On the negative side, the worst-hit city was Cleveland, which was down 1.20% for the month, although it is actually among the healthiest cities on a year-over-year basis with home prices down just 3.880%. Then again, the housing bubble was not centered on the beaches of Lake Erie, it was centered on the beaches of Southern California and Florida.

Las Vegas, which is the city that has been hit the hardest by falling home prices overall, continued to see prices fall, down another 1.19% for the month, and off 28.63% from a year ago. From the peak, home prices are down 55.4%. The only other city that comes close to that cumulative decline is Phoenix, down 52.0%.

Also keep in mind that the home price declines had lasted for far more than just a year. The graph below (from Calculated Risk) shows the cumulative decline from the peak pricing, which was hit in April of 2006 for both of the composite indexes, but is shown in the graph from each individual city peak. It breaks down the cumulative decline by time period, with the blue bar showing how much home prices fell through the end of 2007, yellow showing where things stood at the end of 2008, and blue indicating how far the city is now off its peak. Thus if the orange bar is shorter than the yellow bar, it means that city has actually seen home prices rise so far this year.

It is encouraging to see home prices rise. If this continues, some of the people in underwater houses (meaning with a mortgage more than the value of the house) might just see the flood recede and regain some positive equity in the house. This would greatly reduce the number of foreclosures in the future. It would make it an economically rational thing for people to pay their mortgages again. As it stands today in big areas of the country, it isn’t.

As a result, mortgage delinquencies have been skyrocketing, and eventually those delinquencies will lead to foreclosures. That could reignite a vicious circle, where the foreclosed houses flood the market, once again depressing prices, which causes more people to think there are better places to put their money than paying their mortgages.

Rising home prices have the potential to turn that into a virtuous cycle. To the extent that happens, it has very positive implications for the entire mortgage complex, from the big banks like Bank of America (BAC) to the mortgage insurance firms like MGIC (MTG) to the wards of the state, Fannie (FNM) and Freddie (FRE).

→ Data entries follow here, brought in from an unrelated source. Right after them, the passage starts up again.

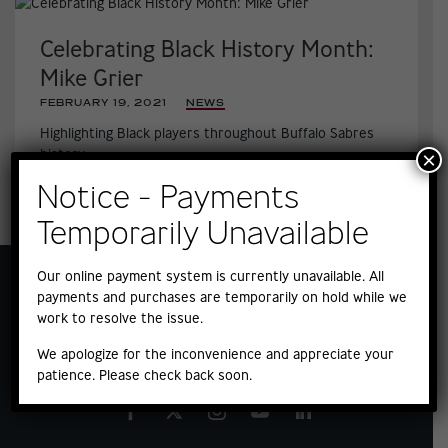
Celebrating Black History Month:
Mike Grier
FEBRUARY 19, 2021
|
NEWS
Highlighting Black players throughout Buffalo Sabres
history
×
Notice - Payments
Temporarily Unavailable
Our online payment system is currently unavailable. All
payments and purchases are temporarily on hold while we
work to resolve the issue.
We apologize for the inconvenience and appreciate your
patience. Please check back soon.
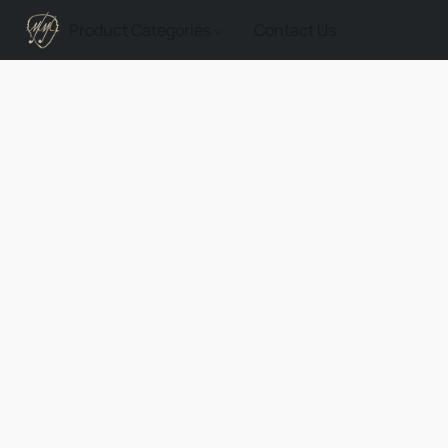
Product Categories
Contact Us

However, I fear that the increase in home prices is only temporary. That it is the product of extraordinary government efforts to prop up home prices, and that those efforts can not be sustained forever. These include the tax credit (recently expanded to include move up buyers), which is scheduled to end at the end of April, and the Fed’s program of buying up $1.25 Trillion in mortgage-backed paper to manipulate mortgage rates lower. They should finish up their purchases by the end of March.

The FHA has also played a huge role in propping up the market, making far more loans than it ever has before, and only requiring down-payments of 3.5%. People can even use the tax credit for their down-payment. The FHA’s reserves are already dangerously low, and the delinquencies on the loans they insure are skyrocketing, particularly for mortgages it issued in 2007 and 2008. This year’s loans have not really had time to go bad yet. The FHA may end up going the way of Fannie and Freddie and require a massive federal bailout.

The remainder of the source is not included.